But that'll only stop a small part, anyone could share the infohash and if you're using the dht/magnet without .torrent files or clicks on a website, no one can count those downloads unless they too scrape the dht for peers who are reporting they've completed the download.

fc417fc802 2 hours ago|||

> unless they too scrape the dht for peers who are reporting they've completed the download.

Which can be falsified. Head over to your favorite tracker and sort by completed downloads to see what I mean.

sowbug 6 hours ago|||

Right, but that's already happening today. That's the black-market point.

taminka 4 hours ago||||

most of the traffic is probably from open weights, just seed those, host private ones as is

jimbob45 3 hours ago||||

Wouldn’t it still provide massive benefits if they could convince/coerce their most popular downloaded models to move to torrenting?

homarp 4 hours ago|||

how are all the private trackers tracking ratios?

Fin_Code 6 hours ago||

I still don't know why they are not running on torrent. Its the perfect use case.

heliumtera 6 hours ago|||

How can you be the man in the middle in a truly P2P environment?

freedomben 6 hours ago|||

That would shut out most people working for big corp, which is probably a huge percentage of the user base. It's dumb, but that's just the way corp IT is (no torrenting allowed).

zozbot234 6 hours ago||

It's a sensible option, even when not everyone can really use it. Linux distros are routinely transfered via torrent, so why not other massive, open-licensed data?

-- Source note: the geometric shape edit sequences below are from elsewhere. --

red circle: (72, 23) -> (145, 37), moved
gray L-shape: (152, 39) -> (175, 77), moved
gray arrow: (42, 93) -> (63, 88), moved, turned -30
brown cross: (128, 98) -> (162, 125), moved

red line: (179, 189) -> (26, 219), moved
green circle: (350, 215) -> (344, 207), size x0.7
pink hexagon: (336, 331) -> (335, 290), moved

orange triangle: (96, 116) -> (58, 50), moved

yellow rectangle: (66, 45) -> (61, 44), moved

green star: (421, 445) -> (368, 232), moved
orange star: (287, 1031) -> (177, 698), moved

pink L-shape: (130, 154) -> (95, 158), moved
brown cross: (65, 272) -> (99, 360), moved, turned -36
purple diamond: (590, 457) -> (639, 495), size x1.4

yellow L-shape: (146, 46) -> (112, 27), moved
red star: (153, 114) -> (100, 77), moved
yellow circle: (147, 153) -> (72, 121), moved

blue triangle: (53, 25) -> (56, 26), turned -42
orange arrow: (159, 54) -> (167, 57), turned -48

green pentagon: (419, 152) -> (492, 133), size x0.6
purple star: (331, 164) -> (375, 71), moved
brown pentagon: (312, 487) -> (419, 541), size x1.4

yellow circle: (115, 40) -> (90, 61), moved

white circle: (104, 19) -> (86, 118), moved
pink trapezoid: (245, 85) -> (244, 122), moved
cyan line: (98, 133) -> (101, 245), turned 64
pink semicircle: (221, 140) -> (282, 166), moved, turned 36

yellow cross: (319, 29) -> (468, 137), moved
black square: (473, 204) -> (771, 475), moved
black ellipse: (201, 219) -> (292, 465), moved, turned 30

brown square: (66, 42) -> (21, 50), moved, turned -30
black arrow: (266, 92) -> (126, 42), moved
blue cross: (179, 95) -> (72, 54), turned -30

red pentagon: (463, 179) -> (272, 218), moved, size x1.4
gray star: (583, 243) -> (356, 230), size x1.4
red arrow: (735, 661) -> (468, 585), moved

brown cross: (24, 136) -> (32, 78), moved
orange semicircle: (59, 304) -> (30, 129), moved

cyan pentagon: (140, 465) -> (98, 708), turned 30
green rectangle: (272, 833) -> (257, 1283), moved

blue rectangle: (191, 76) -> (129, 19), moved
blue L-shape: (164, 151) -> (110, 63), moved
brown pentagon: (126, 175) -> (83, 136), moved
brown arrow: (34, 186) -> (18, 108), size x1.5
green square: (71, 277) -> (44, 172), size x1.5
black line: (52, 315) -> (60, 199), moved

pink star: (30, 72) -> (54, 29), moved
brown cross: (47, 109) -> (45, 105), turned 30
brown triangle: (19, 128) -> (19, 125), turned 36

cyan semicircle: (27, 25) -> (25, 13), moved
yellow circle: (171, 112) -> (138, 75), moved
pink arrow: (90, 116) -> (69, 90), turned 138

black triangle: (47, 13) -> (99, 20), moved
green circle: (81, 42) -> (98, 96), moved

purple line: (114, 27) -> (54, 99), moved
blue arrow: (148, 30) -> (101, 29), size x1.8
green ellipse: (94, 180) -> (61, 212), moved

thot_experiment 7 minutes ago|||

I have terabytes of linux isos I got via torrents, many such cases!

freedomben 6 hours ago|||

Oh as an option, yeah I agree it makes a ton of sense. I just would expect a very, very small percentage of people to use the torrent over the direct download. With Linux distros, the vast majority of downloads still come from standard web servers. When I download distro images I opt for torrents, but very few people do the same

Const-me 1 hour ago|||

> very small percentage of people to use the torrent over the direct download

BitTorrent protocol is IMO better for downloading large files. When I want to download something which exceeds couple GB, and I see two links direct download and BitTorrent, I always click on the torrent.

On paper, HTTP supports range requests to resume partial downloads. IME, it seems modern web browsers neglected to implement it properly. They won’t resume after browser is reopened, or the computer is restarted. Command-line HTTP clients like wget are more reliable, however many web servers these days require some session cookies or one-time query string tokens, and it’s hard to pass that stuff from browser to command-line.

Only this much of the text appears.